All annotations follow the [W3C Open Annotation Data Model](https://www.w3.org/TR/annotation-model/) and are provided in JSON-LD format.

## Setup and Installation

First, ensure PyEuropePMC is installed:

In [None]:
import pyeuropepmc
from pyeuropepmc.cache.cache import CacheConfig

print(f"PyEuropePMC version: {pyeuropepmc.__version__}")

## Initialize the AnnotationsClient

We'll create a client with caching enabled for better performance:

In [None]:
# Create client with caching
cache_config = CacheConfig(enabled=True, ttl=3600)  # Cache for 1 hour
client = pyeuropepmc.AnnotationsClient(cache_config=cache_config)
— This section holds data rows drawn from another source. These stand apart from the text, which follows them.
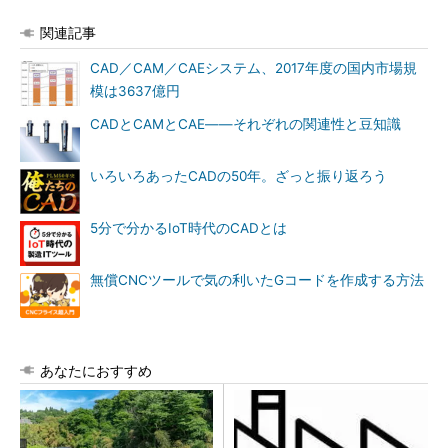
関連記事
CAD／CAM／CAEシステム、2017年度の国内市場規
模は3637億円
CADとCAMとCAE――それぞれの関連性と豆知識
いろいろあったCADの50年。ざっと振り返ろう
5分で分かるIoT時代のCADとは
無償CNCツールで気の利いたGコードを作成する方法
あなたにおすすめ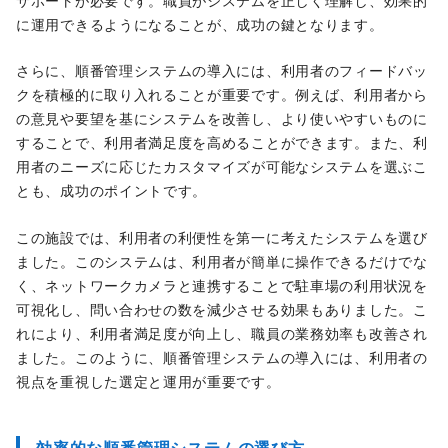
サポートが必要です。職員がシステムを正しく理解し、効果的
に運用できるようになることが、成功の鍵となります。
さらに、順番管理システムの導入には、利用者のフィードバッ
クを積極的に取り入れることが重要です。例えば、利用者から
の意見や要望を基にシステムを改善し、より使いやすいものに
することで、利用者満足度を高めることができます。また、利
用者のニーズに応じたカスタマイズが可能なシステムを選ぶこ
とも、成功のポイントです。
この施設では、利用者の利便性を第一に考えたシステムを選び
ました。このシステムは、利用者が簡単に操作できるだけでな
く、ネットワークカメラと連携することで駐車場の利用状況を
可視化し、問い合わせの数を減少させる効果もありました。こ
れにより、利用者満足度が向上し、職員の業務効率も改善され
ました。このように、順番管理システムの導入には、利用者の
視点を重視した選定と運用が重要です。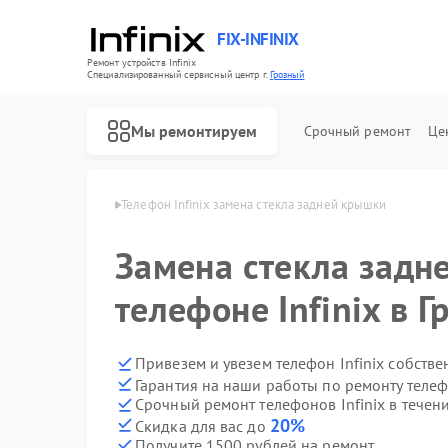
FIX-INFINIX
Ремонт устройств Infinix
Специализированный cервисный центр г.
Грозный
Мы ремонтируем
Срочный ремонт
Це
в Infinix в Грозном
Телефон Infinix замена стекла задней крышки
Замена стекла задн
телефоне Infinix в 
Привезем и увезем телефон Infinix собств
Гарантия на наши работы по ремонту телеф
Срочный ремонт телефонов Infinix в течен
20%
Скидка для вас до
Получите 1500 рублей на ремонт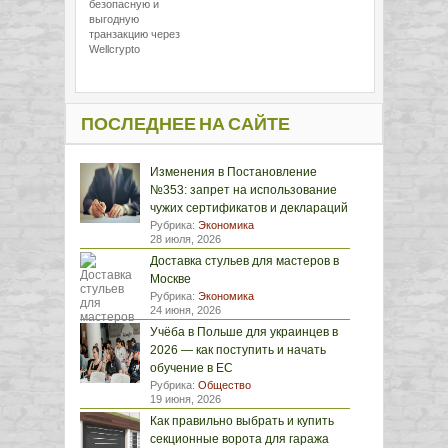
безопасную и
выгодную
транзакцию через
Wellcrypto
ПОСЛЕДНЕЕ НА САЙТЕ
Изменения в Постановление
№353: запрет на использование
чужих сертификатов и деклараций
Рубрика:
Экономика
28 июля, 2026
Доставка стульев для мастеров в
Москве
Рубрика:
Экономика
24 июня, 2026
Учёба в Польше для украинцев в
2026 — как поступить и начать
обучение в ЕС
Рубрика:
Общество
19 июня, 2026
Как правильно выбрать и купить
секционные ворота для гаража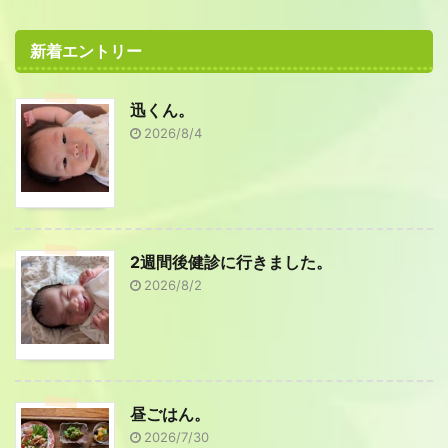
新着エントリー
迅くん。
2026/8/4
2週間後健診に行きました。
2026/8/2
昼ごはん。
2026/7/30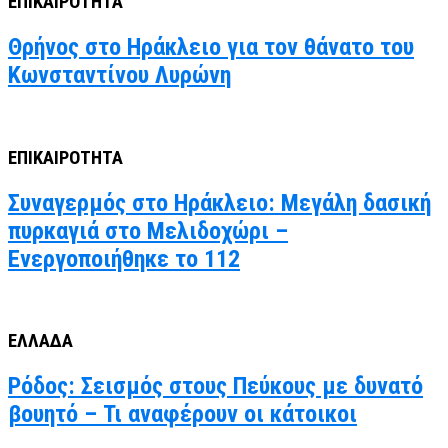
ΕΠΙΚΑΙΡΟΤΗΤΑ
Θρήνος στο Ηράκλειο για τον θάνατο του
Κωνσταντίνου Λυρώνη
ΕΠΙΚΑΙΡΟΤΗΤΑ
Συναγερμός στο Ηράκλειο: Μεγάλη δασική
πυρκαγιά στο Μελιδοχώρι –
Ενεργοποιήθηκε το 112
ΕΛΛΑΔΑ
Ρόδος: Σεισμός στους Πεύκους με δυνατό
βουητό – Τι αναφέρουν οι κάτοικοι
print("✓ AnnotationsClient initialized successfully")

## Example 1: Retrieve Annotations by Article IDs

Let's fetch annotations for specific PMC articles:

In [None]:
# Fetch annotations for sample articles
article_ids = ["PMC3359311", "PMC3359312"]

annotations = client.get_annotations_by_article_ids(
    article_ids=article_ids,
    section="abstract",  # Options: 'all', 'abstract', 'fulltext'
    format="JSON-LD"
)

print(f"Total annotations: {annotations.get('totalCount', 0)}")
print(f"Annotations in response: {len(annotations.get('annotations', []))}")
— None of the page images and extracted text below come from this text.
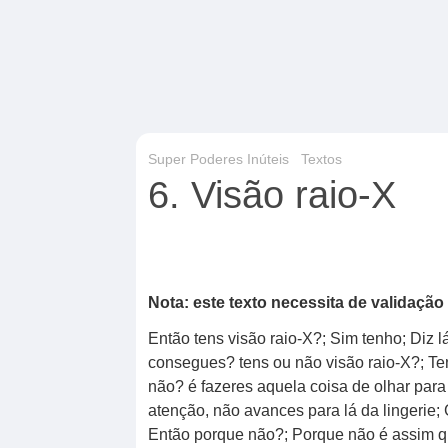
Super Poderes Inúteis
Textos
6. Visão raio-X
Nota: este texto necessita de validação 
Então tens visão raio-X?; Sim tenho; Diz l
consegues? tens ou não visão raio-X?; Te
não? é fazeres aquela coisa de olhar para 
atenção, não avances para lá da lingerie; 
Então porque não?; Porque não é assim qu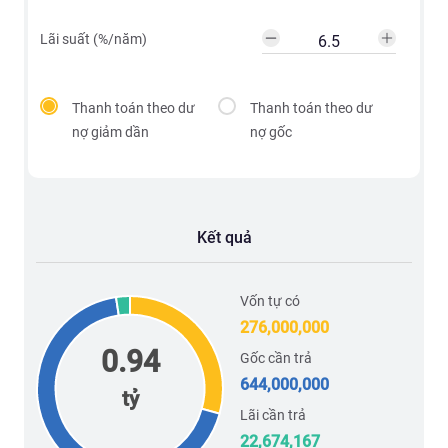
Lãi suất (%/năm)
Thanh toán theo dư
Thanh toán theo dư
nợ giảm dần
nợ gốc
Kết quả
Vốn tự có
276,000,000
0.94
Gốc cần trả
644,000,000
tỷ
Lãi cần trả
22,674,167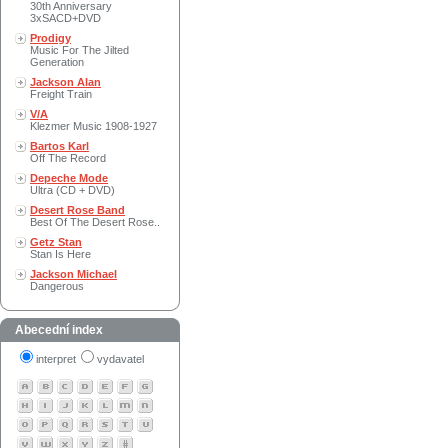
30th Anniversary
3xSACD+DVD
Prodigy
Music For The Jilted
Generation
Jackson Alan
Freight Train
V/A
Klezmer Music 1908-1927
Bartos Karl
Off The Record
Depeche Mode
Ultra (CD + DVD)
Desert Rose Band
Best Of The Desert Rose..
Getz Stan
Stan Is Here
Jackson Michael
Dangerous
Abecední index
interpret
vydavatel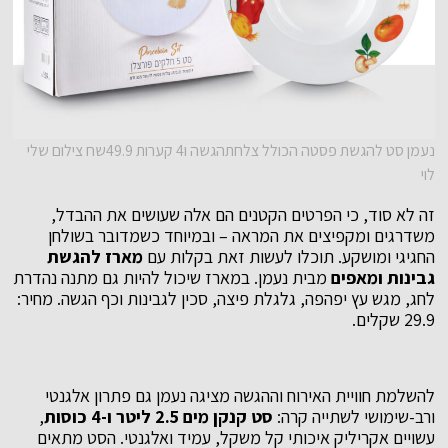
נעמן סט להגשת פסטה הכולל צלחתהגשה ו4 קערות 49.9שח צילום שלי
לוי
זה לא סוד, כי הפרטים הקטנים הם אלה שעושים את ההבדל,
משדרגים ומקפיצים את המראה – ובמיוחד כשמדובר בשולחן
החגיגי ומושקע. תוכלו לעשות זאת בקלות עם
מארז
להגשת
גבינות
ומאפים
מבית נעמן. במארז שיכול להיות גם מתנה נהדרת
לחג, מגש עץ יפהפה, גלגלת פיצה, סכין לגבינות וכף הגשה. מחיר:
29.9 שקלים.
להשלמת חוויית האירוח וההגשה מציגה נעמן גם פתרון אלגנטי
ורב-שימושי לשתייה קרה:
סט קנקן מים 2.5 ליטר ו-4 כוסות
,
עשויים אקריליק איכותי קל משקל, עמיד ואלגנטי. הסט מתאים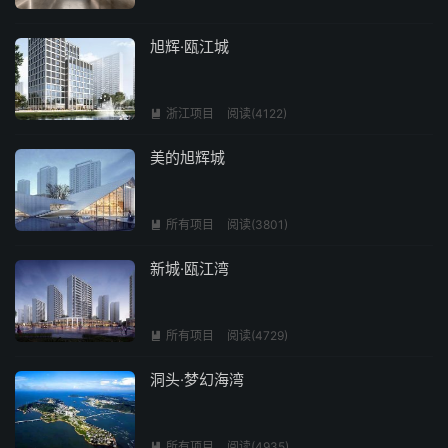
旭辉·瓯江城
浙江项目
阅读(4122)

美的旭辉城
所有项目
阅读(3801)

新城·瓯江湾
所有项目
阅读(4729)

洞头·梦幻海湾
所有项目
阅读(4935)

## Example 2: Parse Annotations

Use the `AnnotationParser` to extract structured data from the JSON-LD response:

In [None]:
from pyeuropepmc.processing.annotation_parser import parse_annotations

# Parse the annotations
parsed = parse_annotations(annotations)

print(f"Entities found: {len(parsed['entities'])}")
print(f"Sentences found: {len(parsed['sentences'])}")
print(f"Relationships found: {len(parsed['relationships'])}")

# Display metadata
print("\nMetadata:")
for key, value in parsed['metadata'].items():
    print(f"  {key}: {value}")

## Example 3: Explore Entity Annotations

Let's examine the entities found in the text:

In [None]:
import pandas as pd

# Convert entities to DataFrame for easier exploration
if parsed['entities']:
    entities_df = pd.DataFrame(parsed['entities'])
    
    print("First 10 entities:")
    display(entities_df[['name', 'type', 'exact', 'section']].head(10))
    
    # Count entities by type
    print("\nEntity type distribution:")
    entity_counts = entities_df['type'].value_counts()
    display(entity_counts)
else:
    print("No entities found in the annotations")

## Example 4: Retrieve Annotations for Specific Entities

Search for all articles mentioning a specific entity (e.g., a chemical compound):

In [None]:
# Search for ethanol (CHEBI:16236) mentions
entity_id = "CHEBI:16236"
entity_type = "CHEBI"

entity_annotations = client.get_annotations_by_entity(
    entity_id=entity_id,
    entity_type=entity_type,
    section="all",
    page=1,
    page_size=20
)

print(f"Total annotations for {entity_id}: {entity_annotations.get('totalCount', 0)}")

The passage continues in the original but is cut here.